WORK INSTRUCTION: Would you filter these records and copy every line that has the word "section"?

▬▬▬

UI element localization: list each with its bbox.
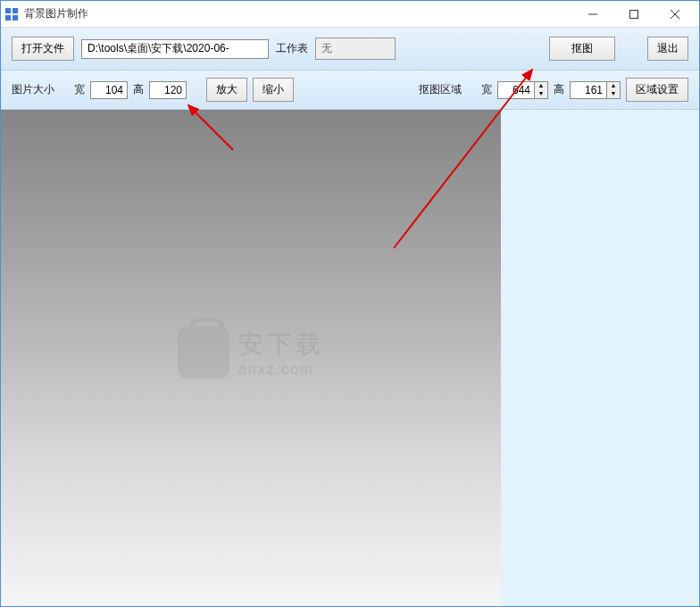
cutout-button[interactable]: 抠图 [549, 37, 615, 61]
watermark-bag-icon [178, 327, 229, 378]
cutout-area-label: 抠图区域 [419, 82, 462, 97]
main-window: 背景图片制作 打开文件 工作表 无 抠图 退出 图片大小 宽 高 放大 缩小 [0, 0, 700, 607]
worksheet-select-value: 无 [321, 42, 332, 54]
app-icon [4, 7, 19, 21]
cutout-width-input[interactable] [497, 81, 535, 99]
svg-rect-3 [12, 15, 18, 21]
content-area: 安下载 anxz.com [1, 110, 699, 606]
width-label: 宽 [74, 82, 85, 97]
cutout-width-down[interactable]: ▼ [535, 90, 547, 98]
zoom-out-button[interactable]: 缩小 [253, 78, 294, 102]
cutout-height-input[interactable] [570, 81, 607, 99]
close-button[interactable] [654, 1, 696, 28]
window-title: 背景图片制作 [24, 6, 88, 21]
watermark: 安下载 anxz.com [178, 327, 324, 378]
area-settings-button[interactable]: 区域设置 [626, 78, 688, 102]
height-input[interactable] [149, 81, 187, 99]
file-path-input[interactable] [81, 39, 269, 59]
watermark-en: anxz.com [238, 362, 324, 378]
toolbar-secondary: 图片大小 宽 高 放大 缩小 抠图区域 宽 ▲ ▼ 高 ▲ ▼ 区域设置 [1, 71, 699, 110]
minimize-button[interactable] [572, 1, 613, 28]
svg-rect-0 [5, 8, 11, 13]
side-area [501, 110, 699, 606]
cutout-height-down[interactable]: ▼ [607, 90, 620, 98]
width-input[interactable] [90, 81, 128, 99]
cutout-height-label: 高 [554, 82, 564, 97]
image-size-label: 图片大小 [12, 82, 54, 97]
exit-button[interactable]: 退出 [647, 37, 688, 61]
svg-rect-5 [630, 10, 638, 18]
cutout-width-up[interactable]: ▲ [535, 82, 547, 90]
cutout-width-label: 宽 [481, 82, 492, 97]
zoom-in-button[interactable]: 放大 [206, 78, 247, 102]
cutout-height-up[interactable]: ▲ [607, 82, 620, 90]
worksheet-select[interactable]: 无 [315, 37, 396, 60]
canvas-area[interactable]: 安下载 anxz.com [1, 110, 501, 606]
watermark-cn: 安下载 [238, 328, 324, 362]
titlebar: 背景图片制作 [1, 1, 699, 28]
height-label: 高 [133, 82, 144, 97]
svg-rect-1 [12, 8, 18, 13]
worksheet-label: 工作表 [276, 41, 308, 56]
toolbar-primary: 打开文件 工作表 无 抠图 退出 [1, 28, 699, 71]
open-file-button[interactable]: 打开文件 [12, 37, 74, 61]
svg-rect-2 [5, 15, 11, 21]
maximize-button[interactable] [613, 1, 654, 28]
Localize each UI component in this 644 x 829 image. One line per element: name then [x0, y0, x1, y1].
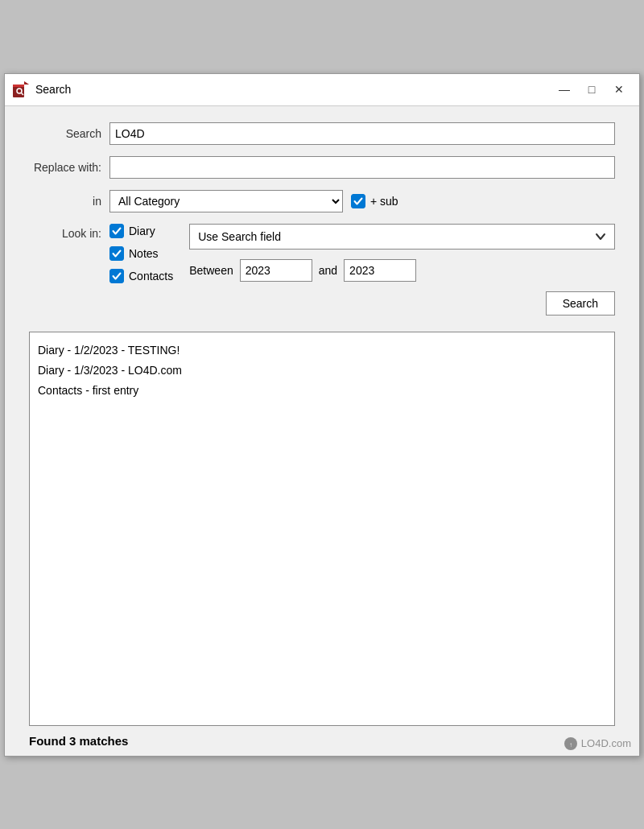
watermark-text: LO4D.com — [581, 737, 631, 749]
in-row: in All Category + sub — [29, 190, 615, 212]
in-label: in — [29, 195, 101, 208]
dropdown-value: Use Search field — [198, 230, 281, 243]
result-item-2: Contacts - first entry — [38, 381, 606, 401]
svg-rect-1 — [13, 85, 24, 87]
notes-checkbox-row: Notes — [109, 246, 173, 261]
minimize-button[interactable]: — — [552, 80, 576, 99]
title-bar: Search — □ ✕ — [5, 74, 639, 106]
search-row: Search — [29, 122, 615, 145]
between-to-input[interactable] — [344, 259, 416, 282]
right-panel: Use Search field Between and Search — [189, 224, 615, 316]
maximize-button[interactable]: □ — [580, 80, 604, 99]
look-in-section: Look in: Diary Notes — [29, 224, 615, 316]
between-from-input[interactable] — [240, 259, 312, 282]
between-row: Between and — [189, 259, 615, 282]
chevron-down-icon — [595, 231, 606, 242]
status-text: Found 3 matches — [29, 734, 128, 748]
dropdown-container: Use Search field — [189, 224, 615, 250]
sub-checkbox[interactable] — [351, 194, 365, 208]
status-bar: Found 3 matches — [5, 726, 639, 756]
contacts-checkbox-row: Contacts — [109, 269, 173, 283]
sub-label: + sub — [370, 195, 398, 208]
category-select[interactable]: All Category — [109, 190, 343, 212]
notes-label: Notes — [129, 247, 159, 260]
form-content: Search Replace with: in All Category + s… — [5, 106, 639, 332]
notes-checkbox[interactable] — [109, 246, 124, 261]
contacts-checkbox[interactable] — [109, 269, 124, 283]
search-input[interactable] — [109, 122, 615, 145]
svg-text:↑: ↑ — [569, 741, 572, 749]
sub-checkbox-area: + sub — [351, 194, 398, 208]
diary-label: Diary — [129, 225, 155, 237]
contacts-label: Contacts — [129, 270, 173, 283]
search-button-container: Search — [189, 291, 615, 316]
window-bottom: Found 3 matches ↑ LO4D.com — [5, 726, 639, 756]
close-button[interactable]: ✕ — [607, 80, 631, 99]
app-icon — [13, 81, 29, 97]
result-item-1: Diary - 1/3/2023 - LO4D.com — [38, 361, 606, 381]
search-button[interactable]: Search — [546, 291, 615, 316]
lo4d-watermark-icon: ↑ — [564, 736, 578, 751]
result-item-0: Diary - 1/2/2023 - TESTING! — [38, 340, 606, 361]
replace-label: Replace with: — [29, 161, 101, 174]
watermark: ↑ LO4D.com — [564, 736, 631, 751]
replace-input[interactable] — [109, 156, 615, 179]
between-label: Between — [189, 264, 233, 277]
results-area[interactable]: Diary - 1/2/2023 - TESTING! Diary - 1/3/… — [29, 332, 615, 726]
checkboxes-column: Diary Notes Contac — [109, 224, 173, 283]
window-title: Search — [35, 83, 552, 96]
look-in-label: Look in: — [29, 224, 101, 240]
window-controls: — □ ✕ — [552, 80, 631, 99]
replace-row: Replace with: — [29, 156, 615, 179]
diary-checkbox-row: Diary — [109, 224, 173, 238]
and-label: and — [319, 264, 337, 277]
search-label: Search — [29, 127, 101, 140]
diary-checkbox[interactable] — [109, 224, 124, 238]
search-field-dropdown[interactable]: Use Search field — [189, 224, 615, 250]
svg-marker-3 — [24, 81, 29, 85]
search-window: Search — □ ✕ Search Replace with: in All… — [4, 73, 640, 757]
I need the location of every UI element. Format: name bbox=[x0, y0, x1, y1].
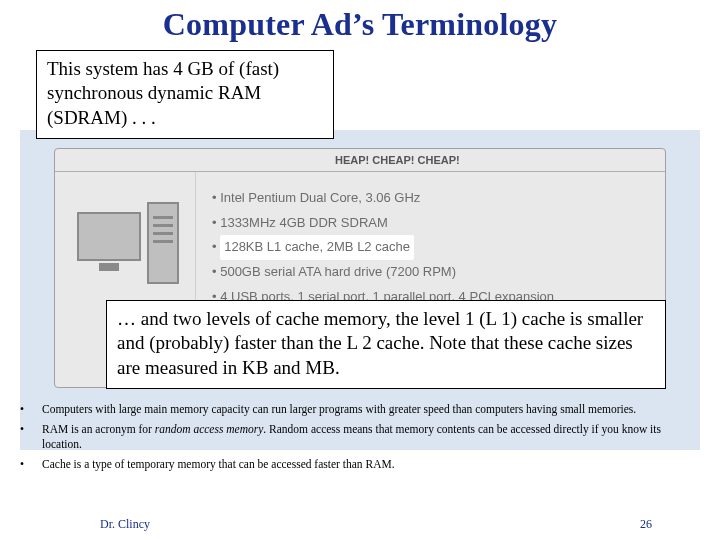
spec-cache-highlight: 128KB L1 cache, 2MB L2 cache bbox=[220, 235, 414, 260]
note-text: RAM is an acronym for random access memo… bbox=[42, 422, 700, 451]
bullet-icon: • bbox=[20, 422, 42, 436]
note-text: Computers with large main memory capacit… bbox=[42, 402, 700, 416]
slide: Computer Ad’s Terminology HEAP! CHEAP! C… bbox=[0, 0, 720, 540]
ad-banner: HEAP! CHEAP! CHEAP! bbox=[55, 149, 665, 172]
spec-ram: 1333MHz 4GB DDR SDRAM bbox=[212, 211, 655, 236]
monitor-icon bbox=[77, 212, 141, 261]
bullet-icon: • bbox=[20, 402, 42, 416]
note-fragment: RAM is an acronym for bbox=[42, 423, 155, 435]
note-text: Cache is a type of temporary memory that… bbox=[42, 457, 700, 471]
callout-sdram: This system has 4 GB of (fast) synchrono… bbox=[36, 50, 334, 139]
note-item: • RAM is an acronym for random access me… bbox=[20, 422, 700, 451]
footer-author: Dr. Clincy bbox=[100, 517, 150, 532]
bullet-icon: • bbox=[20, 457, 42, 471]
spec-cache: 128KB L1 cache, 2MB L2 cache bbox=[212, 235, 655, 260]
note-item: • Computers with large main memory capac… bbox=[20, 402, 700, 416]
spec-cpu: Intel Pentium Dual Core, 3.06 GHz bbox=[212, 186, 655, 211]
notes-list: • Computers with large main memory capac… bbox=[20, 402, 700, 478]
footer-page-number: 26 bbox=[640, 517, 652, 532]
callout-cache: … and two levels of cache memory, the le… bbox=[106, 300, 666, 389]
spec-hdd: 500GB serial ATA hard drive (7200 RPM) bbox=[212, 260, 655, 285]
note-item: • Cache is a type of temporary memory th… bbox=[20, 457, 700, 471]
slide-title: Computer Ad’s Terminology bbox=[0, 6, 720, 43]
note-em: random access memory bbox=[155, 423, 264, 435]
tower-icon bbox=[147, 202, 179, 284]
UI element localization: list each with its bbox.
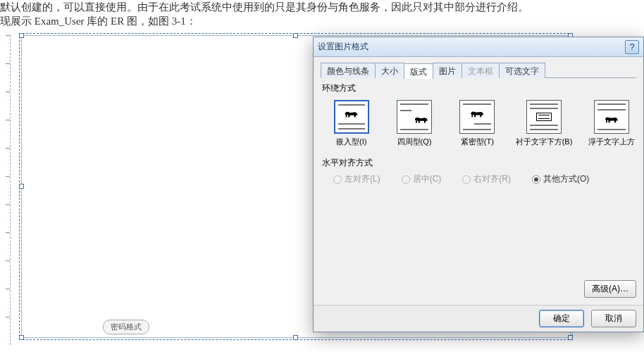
tab-size[interactable]: 大小 [375,63,404,78]
resize-handle-se[interactable] [568,335,573,340]
format-picture-dialog: 设置图片格式 ? 颜色与线条 大小 版式 图片 文本框 可选文字 环绕方式 嵌入… [313,37,644,332]
wrap-icon-behind [526,100,562,134]
wrap-option-front[interactable]: 浮于文字上方 [588,100,635,147]
radio-label-left: 左对齐(L) [345,173,380,185]
ok-button[interactable]: 确定 [539,310,584,327]
embedded-object-label: 密码格式 [103,320,149,334]
dialog-body: 颜色与线条 大小 版式 图片 文本框 可选文字 环绕方式 嵌入型(I) 四周型(… [314,57,643,305]
radio-align-left: 左对齐(L) [333,173,380,185]
dialog-title-text: 设置图片格式 [318,41,625,53]
wrap-caption-square: 四周型(Q) [397,137,432,147]
radio-dot-icon [333,175,342,184]
wrap-options-row: 嵌入型(I) 四周型(Q) 紧密型(T) 衬于文字下方(B) [321,97,636,153]
wrap-icon-tight [459,100,495,134]
tab-textbox: 文本框 [462,63,500,78]
radio-dot-icon [462,175,471,184]
tab-strip: 颜色与线条 大小 版式 图片 文本框 可选文字 [321,63,636,78]
vertical-guide [10,35,11,345]
align-group-label: 水平对齐方式 [322,157,636,169]
radio-align-center: 居中(C) [402,173,442,185]
resize-handle-w[interactable] [19,184,24,189]
wrap-caption-inline: 嵌入型(I) [336,137,366,147]
dialog-footer: 确定 取消 [314,305,643,332]
wrap-group-label: 环绕方式 [322,82,636,94]
tab-colors-lines[interactable]: 颜色与线条 [321,63,376,78]
resize-handle-sw[interactable] [19,335,24,340]
wrap-caption-tight: 紧密型(T) [461,137,494,147]
radio-align-other[interactable]: 其他方式(O) [532,173,589,185]
tab-alt-text[interactable]: 可选文字 [499,63,545,78]
advanced-row: 高级(A)… [321,277,636,301]
vertical-ruler-ticks [6,35,10,345]
resize-handle-nw[interactable] [19,33,24,38]
resize-handle-n[interactable] [293,33,298,38]
wrap-option-behind[interactable]: 衬于文字下方(B) [518,100,570,147]
dialog-help-button[interactable]: ? [625,40,639,54]
radio-label-center: 居中(C) [413,173,442,185]
radio-label-other: 其他方式(O) [543,173,589,185]
tab-picture[interactable]: 图片 [433,63,462,78]
tab-layout[interactable]: 版式 [404,63,433,79]
align-options-row: 左对齐(L) 居中(C) 右对齐(R) 其他方式(O) [321,172,636,188]
radio-dot-icon [532,175,540,184]
wrap-caption-front: 浮于文字上方 [588,137,635,147]
document-paragraph: 默认创建的，可以直接使用。由于在此考试系统中使用到的只是其身份与角色服务，因此只… [0,0,535,28]
wrap-icon-inline [334,100,369,134]
wrap-option-square[interactable]: 四周型(Q) [392,100,436,147]
wrap-icon-front [594,100,629,134]
wrap-option-tight[interactable]: 紧密型(T) [455,100,500,147]
radio-label-right: 右对齐(R) [473,173,511,185]
resize-handle-s[interactable] [293,335,298,340]
cancel-button[interactable]: 取消 [591,310,636,327]
dialog-titlebar[interactable]: 设置图片格式 ? [314,37,643,57]
advanced-button[interactable]: 高级(A)… [584,280,636,298]
wrap-option-inline[interactable]: 嵌入型(I) [329,100,373,147]
dialog-spacer [321,188,636,277]
radio-align-right: 右对齐(R) [462,173,511,185]
wrap-caption-behind: 衬于文字下方(B) [516,137,573,147]
wrap-icon-square [397,100,432,134]
radio-dot-icon [402,175,410,184]
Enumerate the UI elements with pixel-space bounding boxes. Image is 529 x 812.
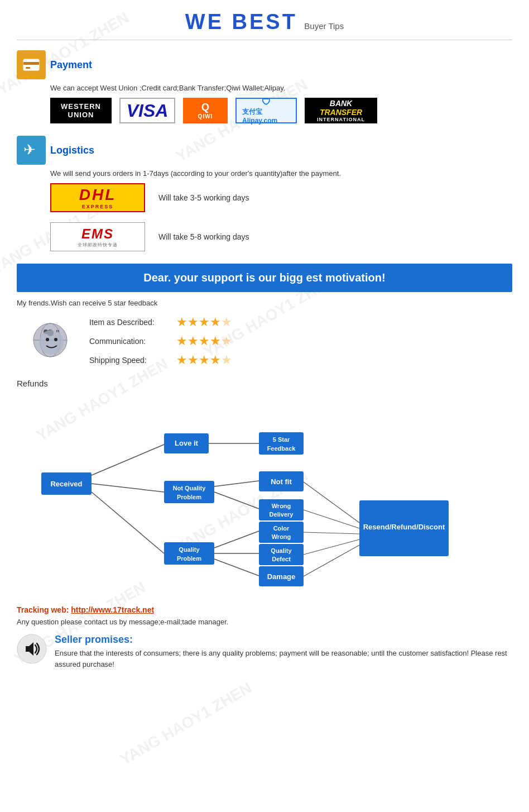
- shipping-speed-stars: ★★★★★: [176, 353, 232, 367]
- communication-stars: ★★★★★: [176, 334, 232, 348]
- payment-section: Payment We can accept West Union ;Credit…: [17, 50, 512, 123]
- svg-text:Feedback: Feedback: [267, 445, 296, 452]
- logistics-description: We will send yours orders in 1-7days (ac…: [50, 169, 512, 178]
- promises-text: Seller promises: Ensure that the interes…: [55, 634, 512, 670]
- payment-icon: [17, 50, 46, 79]
- shipping-speed-label: Shipping Speed:: [89, 356, 167, 365]
- refunds-section: Refunds Received Love it 5 Star Feedback…: [17, 379, 512, 590]
- quality-defect-node: Quality: [271, 547, 292, 554]
- visa-logo: VISA: [119, 98, 175, 123]
- svg-point-9: [39, 330, 64, 355]
- svg-text:✈: ✈: [23, 141, 36, 158]
- svg-point-10: [46, 338, 49, 341]
- payment-description: We can accept West Union ;Credit card;Ba…: [50, 84, 512, 92]
- tracking-description: Any question please contact us by messag…: [17, 618, 512, 626]
- svg-rect-2: [26, 67, 30, 69]
- globe-icon: ": [28, 319, 73, 364]
- quality-problem-node: Quality: [179, 546, 200, 553]
- speaker-icon: [17, 634, 47, 664]
- star-ratings: Item as Described: ★★★★★ Communication: …: [89, 315, 232, 367]
- star-row-item: Item as Described: ★★★★★: [89, 315, 232, 329]
- svg-line-23: [214, 481, 259, 486]
- seller-promises-section: Seller promises: Ensure that the interes…: [17, 634, 512, 670]
- svg-line-15: [92, 484, 164, 492]
- dhl-logo: DHL EXPRESS: [50, 183, 145, 212]
- alipay-logo: 🛡 支付宝 Alipay.com: [235, 98, 297, 123]
- feedback-subtitle: My frends.Wish can receive 5 star feedba…: [17, 299, 512, 307]
- item-described-stars: ★★★★★: [176, 315, 232, 329]
- logistics-label: Logistics: [50, 145, 94, 156]
- resend-node: Resend/Refund/Discont: [363, 523, 445, 531]
- received-node: Received: [50, 480, 82, 488]
- payment-label: Payment: [50, 59, 92, 71]
- promises-body: Ensure that the interests of consumers; …: [55, 648, 512, 670]
- dhl-row: DHL EXPRESS Will take 3-5 working days: [50, 183, 512, 212]
- svg-line-30: [214, 531, 259, 548]
- tracking-section: Tracking web: http://www.17track.net Any…: [17, 605, 512, 626]
- qiwi-logo: Q QIWI: [183, 98, 228, 123]
- page-header: WE BEST Buyer Tips: [17, 0, 512, 40]
- promises-title: Seller promises:: [55, 634, 512, 646]
- bank-transfer-logo: BANK TRANSFER INTERNATIONAL: [305, 98, 377, 123]
- item-described-label: Item as Described:: [89, 318, 167, 327]
- svg-rect-1: [23, 62, 39, 65]
- svg-line-42: [304, 545, 359, 576]
- damage-node: Damage: [267, 572, 296, 581]
- western-union-logo: WESTERN UNION: [50, 98, 112, 123]
- ems-logo: EMS 全球邮政特快专递: [50, 222, 145, 251]
- tracking-link[interactable]: http://www.17track.net: [71, 605, 154, 614]
- svg-text:Problem: Problem: [177, 494, 201, 500]
- not-fit-node: Not fit: [271, 477, 292, 486]
- plane-svg-icon: ✈: [21, 140, 41, 160]
- five-star-node: 5 Star: [273, 436, 290, 443]
- color-wrong-node: Color: [273, 525, 290, 532]
- refunds-label: Refunds: [17, 379, 48, 388]
- svg-line-38: [304, 482, 359, 523]
- payment-svg-icon: [21, 55, 41, 75]
- love-it-node: Love it: [175, 439, 199, 447]
- svg-line-14: [92, 445, 164, 475]
- svg-text:Wrong: Wrong: [272, 533, 291, 540]
- tracking-label: Tracking web:: [17, 605, 69, 614]
- communication-label: Communication:: [89, 337, 167, 346]
- ems-row: EMS 全球邮政特快专递 Will take 5-8 working days: [50, 222, 512, 251]
- payment-logos: WESTERN UNION VISA Q QIWI 🛡 支付宝 Alipay.c…: [50, 98, 512, 123]
- svg-text:Delivery: Delivery: [270, 511, 294, 518]
- header-title: WE BEST: [185, 10, 297, 34]
- svg-text:Defect: Defect: [272, 556, 291, 562]
- wrong-delivery-node: Wrong: [272, 503, 291, 509]
- feedback-banner: Dear. your support is our bigg est motiv…: [17, 264, 512, 292]
- svg-line-39: [304, 510, 359, 528]
- star-row-communication: Communication: ★★★★★: [89, 334, 232, 348]
- svg-text:Problem: Problem: [177, 555, 201, 562]
- logistics-icon: ✈: [17, 136, 46, 165]
- svg-point-11: [54, 338, 57, 341]
- dhl-days: Will take 3-5 working days: [158, 193, 249, 202]
- not-quality-node: Not Quality: [173, 485, 206, 491]
- stars-section: " Item as Described: ★★★★★ Communication…: [28, 315, 512, 367]
- logistics-section: ✈ Logistics We will send yours orders in…: [17, 136, 512, 251]
- svg-line-41: [304, 539, 359, 555]
- ems-days: Will take 5-8 working days: [158, 232, 249, 241]
- svg-line-24: [214, 492, 259, 509]
- svg-line-16: [92, 492, 164, 553]
- refunds-flowchart: Received Love it 5 Star Feedback Not Qua…: [36, 389, 493, 590]
- svg-text:": ": [56, 328, 60, 337]
- svg-line-40: [304, 532, 359, 534]
- tracking-url: Tracking web: http://www.17track.net: [17, 605, 512, 614]
- svg-line-32: [214, 559, 259, 576]
- star-row-shipping: Shipping Speed: ★★★★★: [89, 353, 232, 367]
- header-subtitle: Buyer Tips: [304, 21, 344, 31]
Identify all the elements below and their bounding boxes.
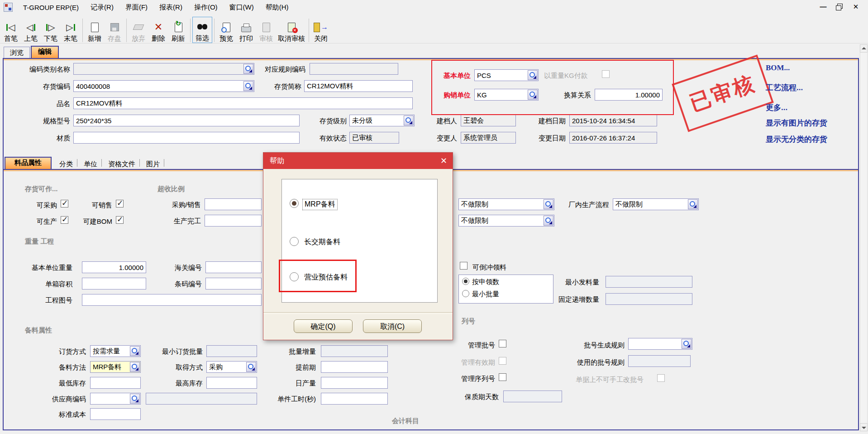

▬▬▬

COMPLETED TASK:
look-in-section: Look in: Diary Notes — [29, 224, 615, 316]
- payment-section: Payment We can accept West Union ;Credit…: [17, 50, 512, 123]
- refunds-section: Refunds Received Love it 5 Star Feedback…: [17, 379, 512, 590]
- seller-promises-section: Seller promises: Ensure that the interes…: [17, 634, 512, 670]
- tracking-section: Tracking web: http://www.17track.net Any…: [17, 605, 512, 626]
- stars-section: " Item as Described: ★★★★★ Communication…: [28, 315, 512, 367]
- logistics-section: ✈ Logistics We will send yours orders in…: [17, 136, 512, 251]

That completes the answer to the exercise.